[Data for processing — start]

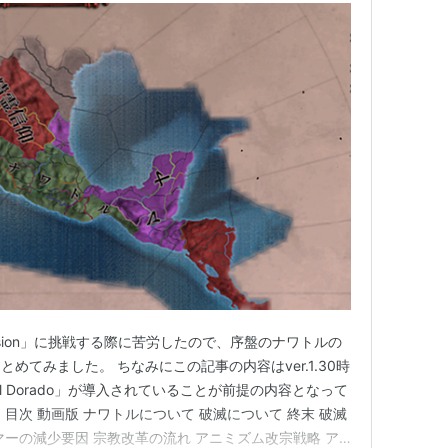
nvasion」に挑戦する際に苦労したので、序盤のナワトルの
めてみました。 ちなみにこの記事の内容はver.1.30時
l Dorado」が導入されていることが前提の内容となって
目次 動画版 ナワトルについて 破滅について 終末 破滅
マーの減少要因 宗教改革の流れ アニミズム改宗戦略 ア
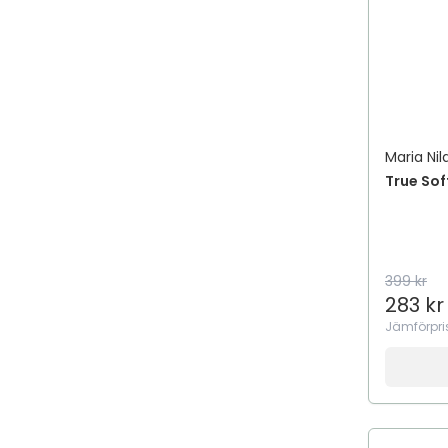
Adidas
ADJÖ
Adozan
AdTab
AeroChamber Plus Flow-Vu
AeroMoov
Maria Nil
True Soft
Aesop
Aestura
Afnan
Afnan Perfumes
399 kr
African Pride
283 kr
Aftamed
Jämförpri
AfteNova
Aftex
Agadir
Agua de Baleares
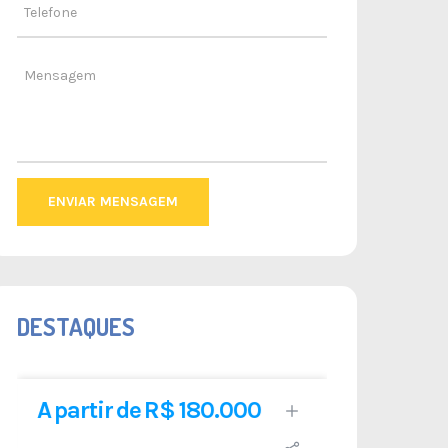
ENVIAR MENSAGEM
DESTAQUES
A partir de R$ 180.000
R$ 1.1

[Data for processing — finish]
[Data for processing — start]

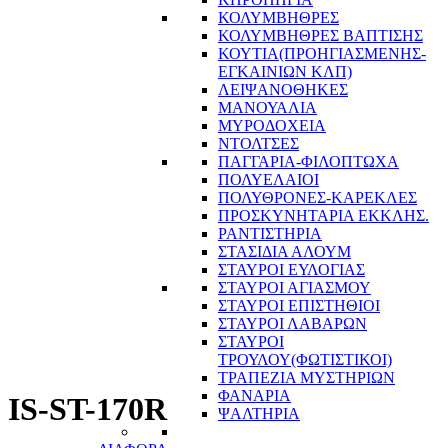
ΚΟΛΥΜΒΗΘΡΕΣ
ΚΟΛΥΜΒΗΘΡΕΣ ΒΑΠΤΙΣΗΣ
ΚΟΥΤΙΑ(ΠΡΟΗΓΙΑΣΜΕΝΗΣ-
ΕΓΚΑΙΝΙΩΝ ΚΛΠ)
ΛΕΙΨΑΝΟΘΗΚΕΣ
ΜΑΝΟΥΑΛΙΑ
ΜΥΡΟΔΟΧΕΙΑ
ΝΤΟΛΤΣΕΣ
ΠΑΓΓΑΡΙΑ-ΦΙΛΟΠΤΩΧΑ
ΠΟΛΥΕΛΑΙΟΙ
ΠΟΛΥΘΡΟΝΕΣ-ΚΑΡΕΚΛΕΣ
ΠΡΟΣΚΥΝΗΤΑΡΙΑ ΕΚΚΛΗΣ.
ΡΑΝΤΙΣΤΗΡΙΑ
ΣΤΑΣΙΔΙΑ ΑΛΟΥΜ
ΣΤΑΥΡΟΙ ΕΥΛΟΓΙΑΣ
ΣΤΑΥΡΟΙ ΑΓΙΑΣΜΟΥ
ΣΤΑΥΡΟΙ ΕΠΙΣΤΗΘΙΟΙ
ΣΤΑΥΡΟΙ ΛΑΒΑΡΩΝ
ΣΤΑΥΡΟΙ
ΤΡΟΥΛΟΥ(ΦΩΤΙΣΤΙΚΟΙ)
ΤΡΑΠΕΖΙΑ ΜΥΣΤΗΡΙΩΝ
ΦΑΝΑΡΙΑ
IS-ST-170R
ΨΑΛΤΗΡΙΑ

[Data for processing — finish]

> _Aim of the exercise_: Where does the string "ΚΟΛΥΜΒΗΘΡΕΣ" appear in the records above? Show every line that holds it.

> _Solution for this problem_:
ΚΟΛΥΜΒΗΘΡΕΣ
ΚΟΛΥΜΒΗΘΡΕΣ ΒΑΠΤΙΣΗΣ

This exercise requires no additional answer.